Background
In 2021, Nigeria introduced the 10mg paediatric dolutegravir (DTG) formulation for children living with HIV (CLHIV) aiming to improve virological outcomes, and immediately commenced transitioning children < 10 years old on first-line non-DTG-based regimen to DTG. We assessed the association between the transition to DTG-based ART and virological suppression among CLHIV.
Methods
We conducted a retrospective cohort study using routinely collected data from 121 PEPFAR-supported health facilities in Akwa Ibom and Cross River States. We included all ART-experienced CLHIV who were transitioned to DTG between July and December 2021, had a baseline viral load (VL) assessment before the transition and VL ≥ 6 months after transitioning. We defined VL as a three-level outcome (i.e., ≤ 50 copies/ml – undetectable, 51–999 copies/ml – low-level viremia and ≥ 1,000 copies/ml – unsuppressed). We assessed the association between the transition to DTG and VL using ordinal logistic regression with generalized estimating equations. We also conducted additional sensitivity analyses on a complete case dataset and assessed the impact of the transition on various definitions of virological suppression including undetectable (< 50 copies/ml) vs. detectable (≥ 50 copies/ml).
Results
Out of 1,951 CLHIV included in this analysis, 1,250 (64.1%) were between the ages of five and nine, 993 (50.9%) were male. Among these, 1,786 (91.5%) had undetectable VL levels, up from 1,611 (82.6%) at baseline, while 123 (6.3%) had low-level viraemia, down from 271 (13.9%) initially.

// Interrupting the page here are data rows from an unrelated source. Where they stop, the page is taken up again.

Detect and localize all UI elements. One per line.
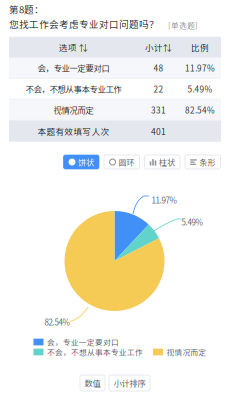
staticText: 小计⇅ [145, 41, 172, 54]
staticText: 选项 ⇅ [59, 41, 88, 54]
staticText: 第8题： [9, 2, 44, 16]
staticText: 会，专业一定要对口 [38, 62, 110, 74]
button[interactable]: 小计排序 [109, 375, 150, 391]
staticText: 22 [154, 83, 164, 95]
staticText: 您找工作会考虑专业对口问题吗？ [9, 17, 159, 31]
staticText: 饼状 [78, 156, 94, 168]
staticText: 48 [154, 62, 164, 74]
button[interactable]: 饼状 [64, 155, 99, 169]
staticText: 82.54% [44, 316, 70, 328]
button[interactable]: 会，专业一定要对口 [34, 338, 119, 346]
button[interactable]: 不会，不想从事本专业工作 [34, 348, 143, 356]
staticText: 331 [151, 104, 166, 116]
staticText: 视情况而定 [54, 104, 94, 116]
staticText: 会，专业一定要对口 [47, 336, 119, 348]
button[interactable]: 条形 [185, 155, 220, 169]
button[interactable]: 柱状 [144, 155, 180, 169]
staticText: 条形 [200, 156, 216, 168]
staticText: 不会，不想从事本专业工作 [47, 346, 143, 358]
button[interactable]: 视情况而定 [153, 348, 206, 356]
staticText: 82.54% [185, 104, 215, 116]
staticText: 柱状 [159, 156, 175, 168]
staticText: 小计排序 [114, 377, 146, 389]
staticText: [单选题] [168, 20, 198, 31]
staticText: 视情况而定 [166, 346, 206, 358]
staticText: 本题有效填写人次 [38, 125, 110, 138]
staticText: 11.97% [152, 194, 176, 206]
staticText: 数值 [84, 377, 100, 389]
staticText: 5.49% [182, 216, 202, 228]
button[interactable]: 圆环 [104, 155, 140, 169]
staticText: 比例 [191, 41, 209, 54]
button[interactable]: 数值 [80, 375, 105, 391]
staticText: 11.97% [185, 62, 215, 74]
staticText: 不会，不想从事本专业工作 [26, 83, 122, 95]
staticText: 401 [151, 125, 166, 138]
staticText: 圆环 [118, 156, 134, 168]
staticText: 5.49% [188, 83, 212, 95]
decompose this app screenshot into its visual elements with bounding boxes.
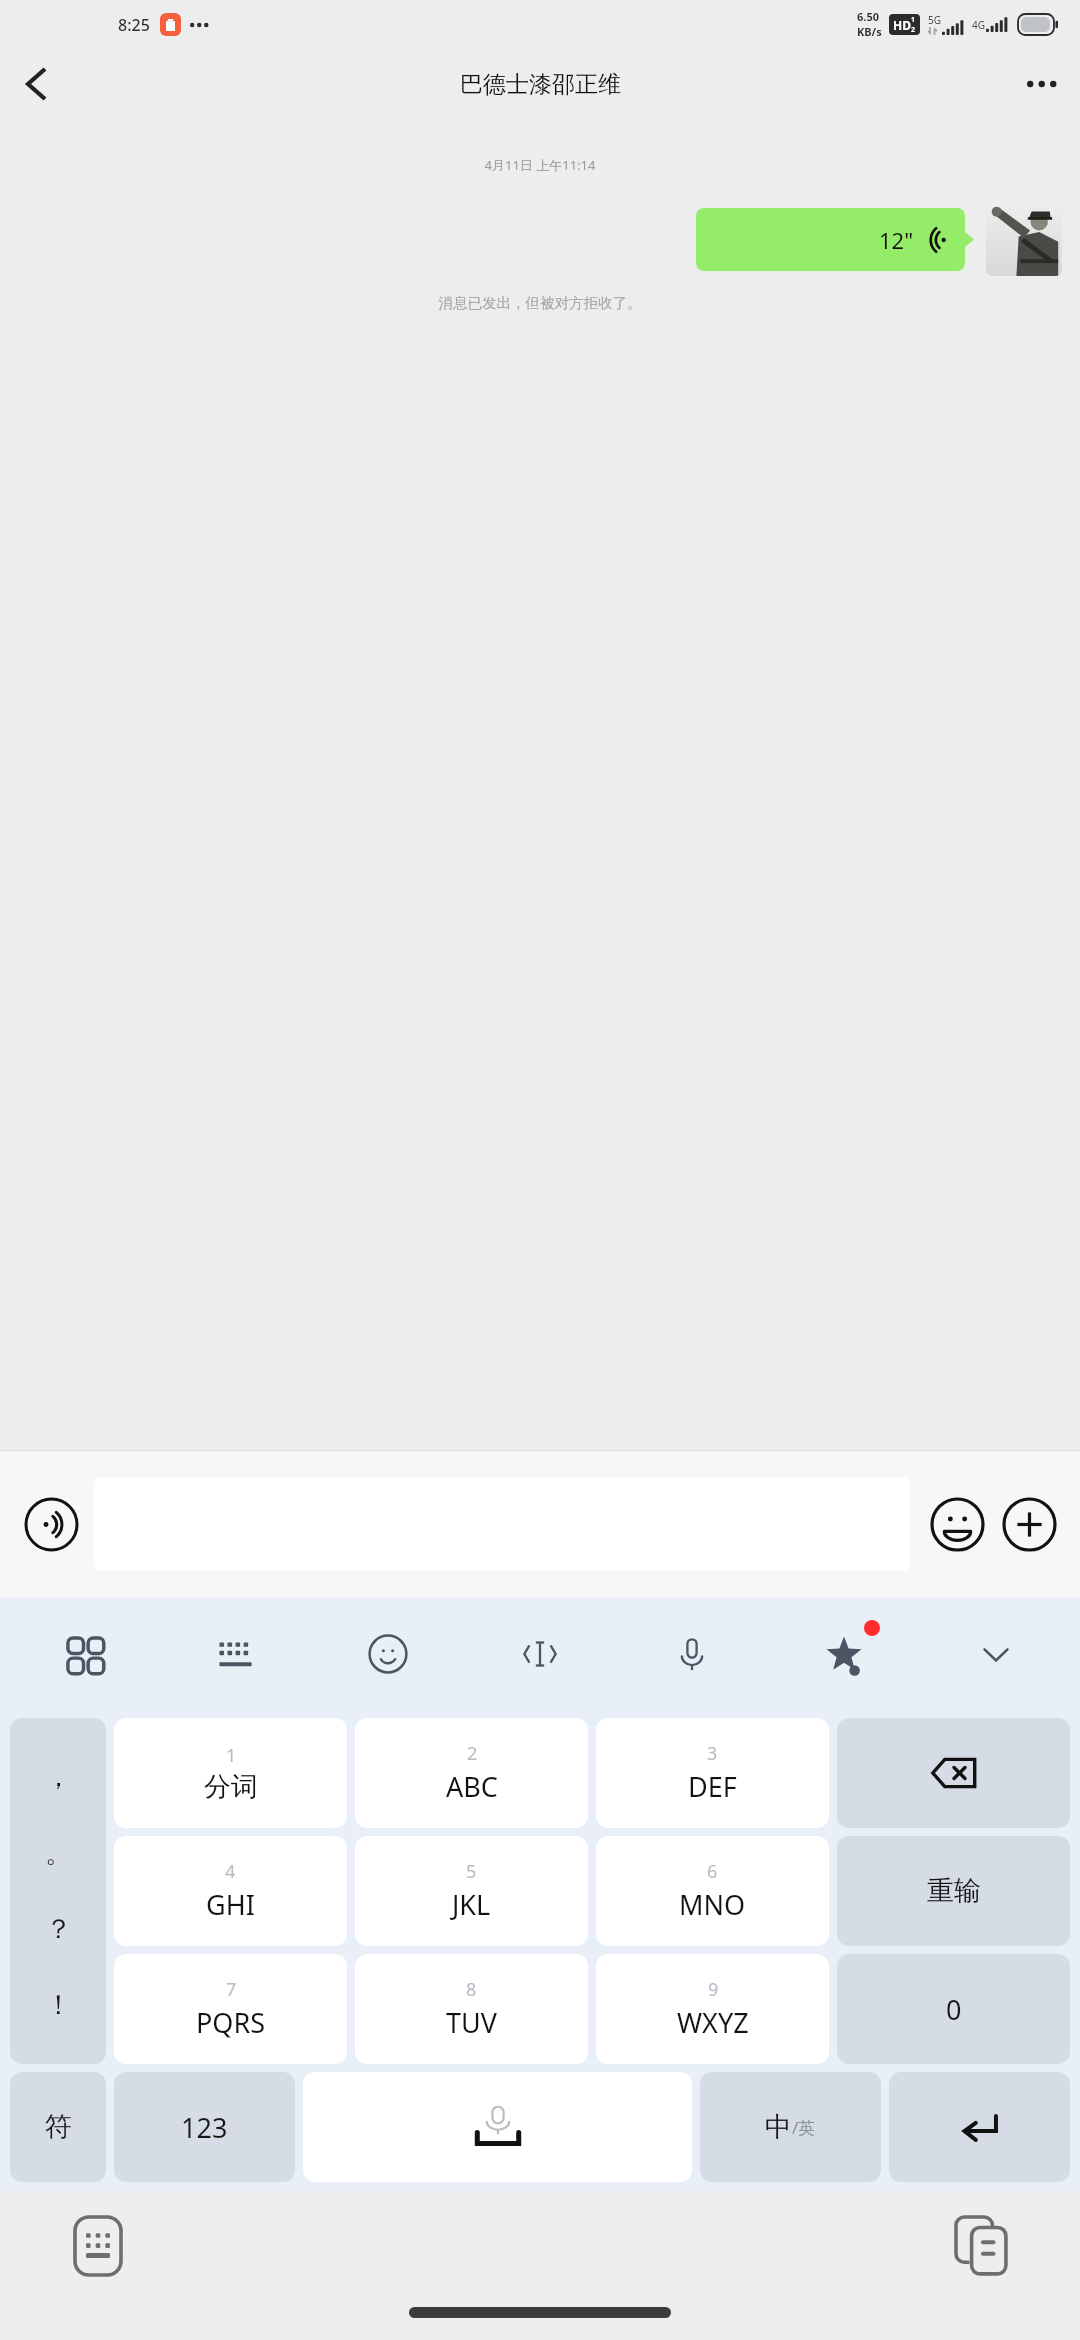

The transition to DTG-based ART was associated with virological suppression (adjusted odds ratio [aOR]: 1.70, 95%CI: 1.20, 2.41) and undetectable VL (aOR: 2.56, 95%CI: 2.06, 3.19). Findings were consistent in sensitivity analyses.
Conclusions
CLHIV achieved favourable virological changes when transitioned to DTG-based ART, including undetectable viral load rates. Findings suggest DTG can improve overall program outcomes and reduce the risk for low-level viremia in CLHIV, emphasizing its role in achieving HIV epidemic control among CLHIV.